Inside there was a note from Crayton scrawled on a page of yellow legal paper. It said that the client had received the draft prospectus, no thanks to certain elements in this firm who remain steadfastly devoted to not getting things done. But in any event, the client was pleased with the legal analysis and the legal services provided by Leighton, Fennell & Lowe; indeed, her only criticism was a particular sentence on page eighty–seven, which begins—quite incorrectly—with the word “and.”
“So why's he’s telling me this?” Ken thought.
“As a proofreader”—the note went on, underlining the word “proofreader” twice—“it is your responsibility to catch these kinds of errors before they reach our clients. I am not prepared to tolerate your dereliction of your duties, particularly when they compromise our clients’ interests.”Despite himself, Ken felt his face turning red. “Please see to it that this does not happen again,” the note finished.
He looked up at the interoffice page. “Is this some sort of joke?”
“Nope.”
“And he’s waiting for a response?”
“That’s what he said.”
“There’s nothing to respond to,” Ken said. “He chewed me out and that’s that. Tell him that I got the note. No wait, tell him thanks for the note. And then tell him I read it and that’s that.”
“There’s no way I’m getting involved,” the page said. “I’m not telling him nothing.”
“Oh, fine,” Ken said. He took the piece of yellow paper and flipped it over and wrote: “Dear Mr. Reed, I’m sorry the client wasn’t entirely satisfied with your draft prospectus. However, even sticklers for grammar are divided over the question as to whether it is necessarily incorrect to begin a sentence with the word ‘and.’ I hope that allays your concerns.”

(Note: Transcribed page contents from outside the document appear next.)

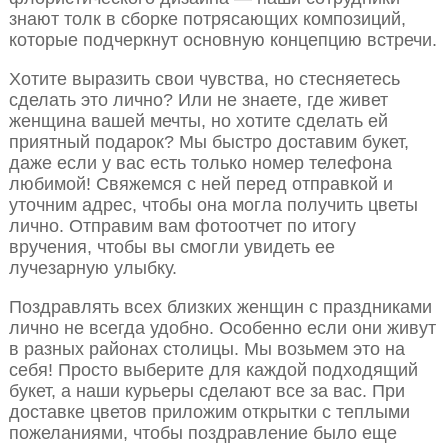
знают толк в сборке потрясающих композиций,
которые подчеркнут основную концепцию встречи.
Хотите выразить свои чувства, но стесняетесь
сделать это лично? Или не знаете, где живет
женщина вашей мечты, но хотите сделать ей
приятный подарок? Мы быстро доставим букет,
даже если у вас есть только номер телефона
любимой! Свяжемся с ней перед отправкой и
уточним адрес, чтобы она могла получить цветы
лично. Отправим вам фотоотчет по итогу
вручения, чтобы вы смогли увидеть ее
лучезарную улыбку.
Поздравлять всех близких женщин с праздниками
лично не всегда удобно. Особенно если они живут
в разных районах столицы. Мы возьмем это на
себя! Просто выберите для каждой подходящий
букет, а наши курьеры сделают все за вас. При
доставке цветов приложим открытки с теплыми
пожеланиями, чтобы поздравление было еще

“That's it?” the page said. He didn’t seem to relish the idea of going back upstairs to see Mr. Reed.
“That’s it.”
***
No more than ten minutes later, the lowly associate walked in, this time with a typewritten memo for Ken. “First of all,” Crayton wrote, “the client was dissatisfied with our draft prospectus, not with my draft prospectus. The sole error in that prospectus was a grammatical error and as our proofreader—or at least as someone who is paid to sit there and act as if he’s proofreading—you should have corrected it. You did not, and when I pointed this out to you, you tried to sidestep the issue with the nonsensical argument that everyone’s making that mistake these days.”
“Now don’t tell me,” Ken said. “Let me guess. He’s waiting for a response, right?”
“Yes he is.”
“I told you not to tell me,” Ken said, looking around for Dina. Unfortunately, she was upstairs out on the sidewalk teaching Bonnie how to smoke.
“Why doesn’t this jerk just go home?” Ken asked. “I mean, the prospectus is done, and whoever this client is—and she sounds like a real piece of work—she’s got to be happy because she pointed out only one ridiculous error, if you can even call it an error. Besides, all I do is check his changes; I don’t draft any of this stuff myself.”
But the associate just shrugged, so Ken turned the memo over and wrote: “Again, I’m sorry that the client was not satisfied. However, norms of usage can and do change.”
***
That held Crayton for all of five minutes, after which the lowly associate came back and handed Ken a memo that had “Formal Warning” typed onto the re: line and was copied to Dina, to the day supervisor, and to the head of personnel. It said: “The firm’s client has legitimately complained about your use of the word ‘and’ to begin a sentence. This usage is incorrect. It has always been incorrect, it will always be incorrect, and any document that includes this error is unacceptable.”